Activation of TLR4 signaling in the plasma membrane by LPS stimulates NF-κB pathway through the formation of MyD88-IRAK-TRAF6-TAK1 signaling complex. TLR4 was recruited to MyD88 and TAK1 after being stimulated by LPS, after that it dissociated from the receptor presumably to bifurcate the NF-κB-dependent cascade and initiates downstream inflammatory signaling [25, 26]. Therefore, MyD88 and TAK1 serve as a key TLR4 adaptor protein, linking the receptors to downstream kinases, suggesting that MyD88 and TAK1 act as specific targets for TLR4-induced inflammatory responses. The present results showed that wogonin significantly suppressed the LPS-induced expressions of MyD88 and p-TAK1 in Caco-2 cells. Moreover, wogonin also decreased the formation of the complexes of TLR4 with MyD88 and TAK1, which indicated that wogonin, could disturb the association of TLR4 with its adaptors, leading to inactivation of TLR4 in LPS-induced Caco-2 cells.

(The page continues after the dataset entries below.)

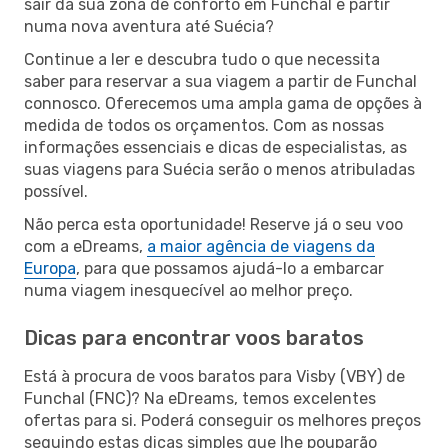
sair da sua zona de conforto em Funchal e partir
numa nova aventura até Suécia?
Continue a ler e descubra tudo o que necessita
saber para reservar a sua viagem a partir de Funchal
connosco. Oferecemos uma ampla gama de opções à
medida de todos os orçamentos. Com as nossas
informações essenciais e dicas de especialistas, as
suas viagens para Suécia serão o menos atribuladas
possível.
Não perca esta oportunidade! Reserve já o seu voo
com a eDreams,
a maior agência de viagens da
Europa
, para que possamos ajudá-lo a embarcar
numa viagem inesquecível ao melhor preço.
Dicas para encontrar voos baratos
Está à procura de voos baratos para Visby (VBY) de
Funchal (FNC)? Na eDreams, temos excelentes
ofertas para si. Poderá conseguir os melhores preços
seguindo estas dicas simples que lhe pouparão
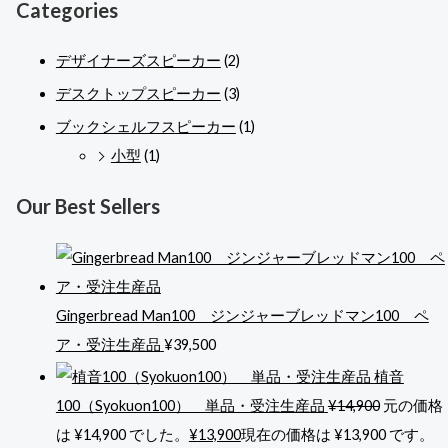
Categories
デザイナーズスピーカー
(2)
デスクトップスピーカー
(3)
ブックシェルフスピーカー
(1)
小型
(1)
Our Best Sellers
Gingerbread Man100 ジンジャーブレッドマン100 ペ
ア・受注生産品
¥
39,500
植音
100（Syokuon100） 単品・受注生産品
¥
14,900
元の価格
は ¥14,900 でした。
¥
13,900
現在の価格は ¥13,900 です。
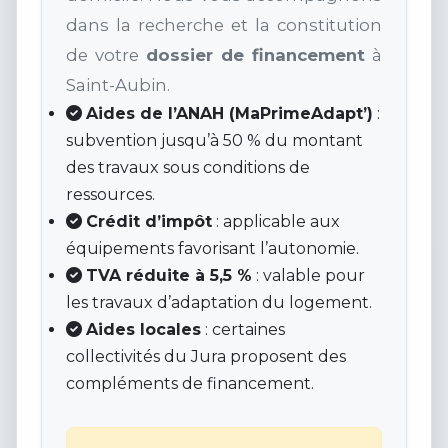
dans la recherche et la constitution
de votre
dossier de financement
à
Saint-Aubin.
Aides de l’ANAH (MaPrimeAdapt’)
:
subvention jusqu’à 50 % du montant
des travaux sous conditions de
ressources.
Crédit d’impôt
: applicable aux
équipements favorisant l’autonomie.
TVA réduite à 5,5 %
: valable pour
les travaux d’adaptation du logement.
Aides locales
: certaines
collectivités du Jura proposent des
compléments de financement.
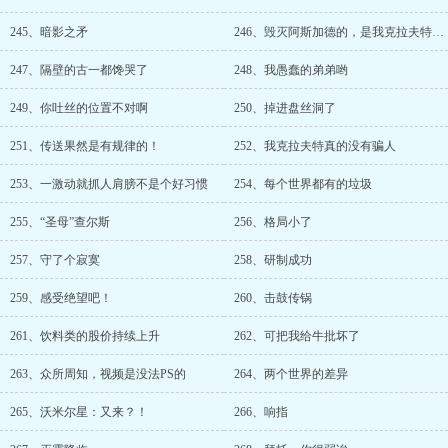
245、暗影之矛
246、毁灭阿斯加德的，是我克拉夫特哒！
247、隔壁的古一都馋哭了
248、我愚蠢的弟弟哟
249、你吐丝的位置不对啊
250、掉进盘丝洞了
251、传送果然是有规律的！
252、我克拉夫特真的没有骗人
253、一激动就抓人肩膀不是个好习惯
254、每个世界都有的垃圾
255、“圣母”查尔斯
256、格局小了
257、守了个寂寞
258、研制成功
259、感受绝望吧！
260、击鼓传锅
261、饮料类的股价持续上升
262、可把我给牛批坏了
263、众所周知，视频是没法PS的
264、两个世界的差异
265、沃米尔星：又来？！
266、响指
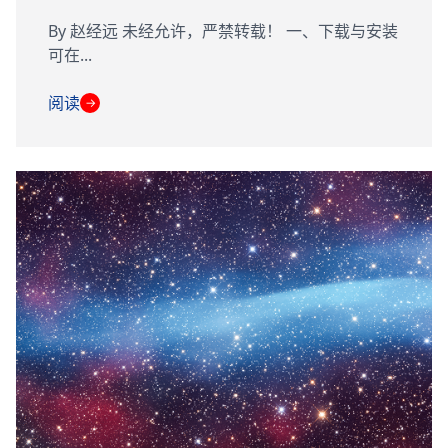
By 赵经远 未经允许，严禁转载！ 一、下载与安装
可在...
阅读
→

In conclusion, wogonin may inhibit TLR4-dependent inflammatory responses in LPS-induced Caco-2 cells, which may support the use of wogonin for the treatment of IBD. Further studies are required to explore potential efficacy of wogonin in the animal model of IBD against the inflammatory responses and impairment in intestinal barrier function.